In a presentation at the recent TravelCom conference in Atlanta, Rob Torres, Google's managing director for travel, said Google research found that travelers spend 6.7 weeks searching for trips and they visit 8.1 websites on average before booking.
And trip-planning site TravelMuse recently cited statistics from UpTake.com that consumers visit 25 websites on average "when planning a single vacation."
TravelMuse also cited an August 2008 study by TIA and American Express which found that 20 percent of travelers put in more than 10 hours of online-travel planning in researching their trips.
Who has that kind of time?
It's a jungle out there, whether it is researching a safari vacation or any other kind of getaway.
When researching a trip, consumers looking for deals have to wade through search engines, metasearch sites, supplier-direct websites, consolidators' offerings, opaque auction sites, online travel agency sites, trip-planning sites and hotel-review sites in a prolonged and confusing trip-research process.

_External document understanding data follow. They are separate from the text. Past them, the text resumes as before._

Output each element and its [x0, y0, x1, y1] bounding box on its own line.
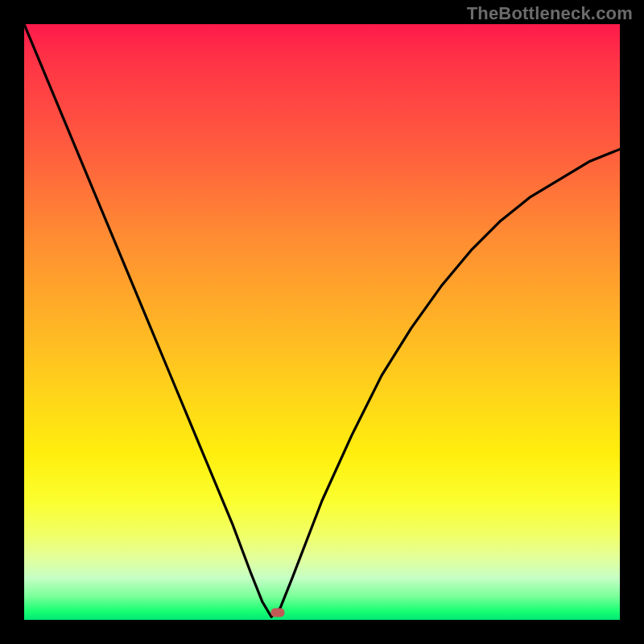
watermark-text: TheBottleneck.com [467, 3, 633, 24]
bottleneck-curve [24, 24, 620, 617]
notch-marker [270, 609, 284, 617]
chart-frame: TheBottleneck.com [0, 0, 644, 644]
curve-svg [24, 24, 620, 620]
plot-area [24, 24, 620, 620]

It all reminds me of Priceline CEO Jeffery Boyd's appearance at a PhoCusWright conference in
2004 when he facetiously called for the formation of a new website, which he dubbed FarePile.com, to aggregate the offerings of metasearch aggregators like Kayak, SideStep, FareChase and Mobissimo.

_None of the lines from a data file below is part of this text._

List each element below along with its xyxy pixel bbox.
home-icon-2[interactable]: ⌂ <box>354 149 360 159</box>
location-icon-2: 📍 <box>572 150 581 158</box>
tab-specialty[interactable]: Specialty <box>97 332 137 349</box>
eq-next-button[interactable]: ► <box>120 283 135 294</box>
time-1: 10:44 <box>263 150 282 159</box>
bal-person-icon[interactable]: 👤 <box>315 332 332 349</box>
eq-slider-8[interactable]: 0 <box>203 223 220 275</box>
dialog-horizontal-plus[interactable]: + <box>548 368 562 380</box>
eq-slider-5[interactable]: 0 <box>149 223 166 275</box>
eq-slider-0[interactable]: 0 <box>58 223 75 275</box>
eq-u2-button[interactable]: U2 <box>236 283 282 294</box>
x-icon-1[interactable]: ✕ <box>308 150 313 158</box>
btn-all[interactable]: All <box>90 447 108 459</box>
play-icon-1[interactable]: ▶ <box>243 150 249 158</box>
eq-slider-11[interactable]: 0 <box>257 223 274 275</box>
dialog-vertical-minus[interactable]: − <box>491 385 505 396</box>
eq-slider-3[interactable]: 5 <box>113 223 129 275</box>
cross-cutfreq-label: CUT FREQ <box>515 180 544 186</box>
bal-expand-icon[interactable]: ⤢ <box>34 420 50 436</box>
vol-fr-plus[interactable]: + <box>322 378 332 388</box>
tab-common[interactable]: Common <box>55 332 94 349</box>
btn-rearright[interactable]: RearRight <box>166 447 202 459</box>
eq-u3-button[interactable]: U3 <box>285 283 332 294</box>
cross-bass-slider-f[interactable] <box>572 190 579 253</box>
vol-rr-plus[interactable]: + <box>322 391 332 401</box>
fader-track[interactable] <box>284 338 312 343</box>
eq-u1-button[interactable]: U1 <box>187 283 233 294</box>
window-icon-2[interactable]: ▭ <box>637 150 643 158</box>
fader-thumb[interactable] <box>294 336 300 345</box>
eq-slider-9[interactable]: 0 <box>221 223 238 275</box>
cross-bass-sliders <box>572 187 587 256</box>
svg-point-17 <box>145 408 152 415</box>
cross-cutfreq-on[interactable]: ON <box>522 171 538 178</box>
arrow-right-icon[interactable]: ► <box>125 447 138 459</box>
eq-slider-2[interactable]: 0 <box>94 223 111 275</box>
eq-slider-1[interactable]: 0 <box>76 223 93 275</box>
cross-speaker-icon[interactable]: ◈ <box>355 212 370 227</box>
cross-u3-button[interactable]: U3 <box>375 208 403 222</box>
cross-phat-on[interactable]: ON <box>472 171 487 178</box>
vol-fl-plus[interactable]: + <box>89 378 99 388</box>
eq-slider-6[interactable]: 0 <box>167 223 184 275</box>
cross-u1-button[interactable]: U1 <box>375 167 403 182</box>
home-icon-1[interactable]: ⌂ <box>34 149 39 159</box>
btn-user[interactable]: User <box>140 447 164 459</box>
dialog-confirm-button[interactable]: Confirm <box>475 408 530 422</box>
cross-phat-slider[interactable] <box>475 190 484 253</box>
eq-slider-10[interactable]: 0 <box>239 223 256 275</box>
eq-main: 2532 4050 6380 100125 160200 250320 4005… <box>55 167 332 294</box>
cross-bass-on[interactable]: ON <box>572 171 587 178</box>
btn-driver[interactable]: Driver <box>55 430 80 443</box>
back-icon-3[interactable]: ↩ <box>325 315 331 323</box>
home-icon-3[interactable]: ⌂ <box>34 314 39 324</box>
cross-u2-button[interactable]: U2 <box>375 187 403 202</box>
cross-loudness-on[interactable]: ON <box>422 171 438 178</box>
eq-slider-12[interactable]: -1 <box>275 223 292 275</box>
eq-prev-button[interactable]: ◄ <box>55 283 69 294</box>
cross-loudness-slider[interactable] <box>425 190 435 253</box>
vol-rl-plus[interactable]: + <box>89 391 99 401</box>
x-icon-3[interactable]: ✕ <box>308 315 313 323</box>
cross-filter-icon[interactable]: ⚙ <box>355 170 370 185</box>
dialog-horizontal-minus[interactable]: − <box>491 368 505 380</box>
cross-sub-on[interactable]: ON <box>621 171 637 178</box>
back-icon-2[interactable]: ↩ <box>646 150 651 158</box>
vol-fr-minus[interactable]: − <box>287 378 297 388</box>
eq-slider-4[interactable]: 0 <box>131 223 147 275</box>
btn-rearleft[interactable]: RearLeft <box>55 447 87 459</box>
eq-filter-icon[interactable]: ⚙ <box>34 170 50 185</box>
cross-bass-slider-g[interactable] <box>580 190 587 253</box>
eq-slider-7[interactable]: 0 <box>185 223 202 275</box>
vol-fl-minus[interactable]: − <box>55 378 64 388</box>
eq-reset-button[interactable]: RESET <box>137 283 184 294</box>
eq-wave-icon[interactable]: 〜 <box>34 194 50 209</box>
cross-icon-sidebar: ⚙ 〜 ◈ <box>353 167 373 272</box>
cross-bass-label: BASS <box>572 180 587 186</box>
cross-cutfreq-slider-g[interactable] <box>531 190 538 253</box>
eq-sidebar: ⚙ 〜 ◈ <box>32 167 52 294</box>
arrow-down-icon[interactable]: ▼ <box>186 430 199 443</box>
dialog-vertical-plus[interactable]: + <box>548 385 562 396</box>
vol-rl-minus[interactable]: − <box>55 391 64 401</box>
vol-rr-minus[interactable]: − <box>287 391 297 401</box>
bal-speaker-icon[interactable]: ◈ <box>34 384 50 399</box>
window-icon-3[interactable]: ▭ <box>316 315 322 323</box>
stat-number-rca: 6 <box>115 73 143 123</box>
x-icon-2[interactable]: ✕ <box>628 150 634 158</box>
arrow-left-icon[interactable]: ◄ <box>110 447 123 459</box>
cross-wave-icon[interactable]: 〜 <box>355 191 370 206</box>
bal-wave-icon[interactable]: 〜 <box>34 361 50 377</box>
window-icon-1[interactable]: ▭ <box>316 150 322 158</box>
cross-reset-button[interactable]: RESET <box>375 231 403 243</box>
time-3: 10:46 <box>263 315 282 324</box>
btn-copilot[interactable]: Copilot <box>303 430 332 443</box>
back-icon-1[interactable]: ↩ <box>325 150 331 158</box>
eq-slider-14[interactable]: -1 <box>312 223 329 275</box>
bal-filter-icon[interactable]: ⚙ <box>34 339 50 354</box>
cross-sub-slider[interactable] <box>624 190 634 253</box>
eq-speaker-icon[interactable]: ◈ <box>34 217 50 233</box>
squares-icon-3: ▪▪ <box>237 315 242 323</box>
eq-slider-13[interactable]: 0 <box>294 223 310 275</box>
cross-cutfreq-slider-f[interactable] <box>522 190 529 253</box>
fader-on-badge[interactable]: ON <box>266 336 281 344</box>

And, the complexity of the trip-planning process isn't getting any easier with the advent of ancillary services and sometimes-hidden fees for checked bags, premium seats and lounge access.
In contrast, I emailed a traditional travel agency the other day about a trip to Israel, and the agency emailed me back letting me know that I could fly out of Newark and return to JFK for $897 on El Al, or I could take Austrian Airlines out of JFK with a stop in Vienna for around $777.
Simple as that. It probably would have taken me hours of frustrating searches and price comparisons to find these fares on my own. And, that's even before considering lodging choices and a car rental.
So travel agents have an opportunity if they can better market themselves as experts, traveler advocates and simplifiers of the trip-planning process.
Will they do it in new and creative ways?
Most probably won't, but the smart ones will. I see plenty of travel agencies promoting themselves and getting involved with consumers on Twitter and Facebook.
For example, here's an unofficial list, managed by Matt Parsons in London, of "the travel industry on Twitter."
I wrote about one way that travel companies might get involved in social media through A Twitter Summer Travel Stimulus Package.
That's the key. If travel agents want to tap into new audiences, then they have to frequent social media sites where the online bookers are.
Otherwise, with the trip-planning process getting more complex by the minute, we'll have to renew Boyd's call for the ultimate aggregation site, FarePile.com.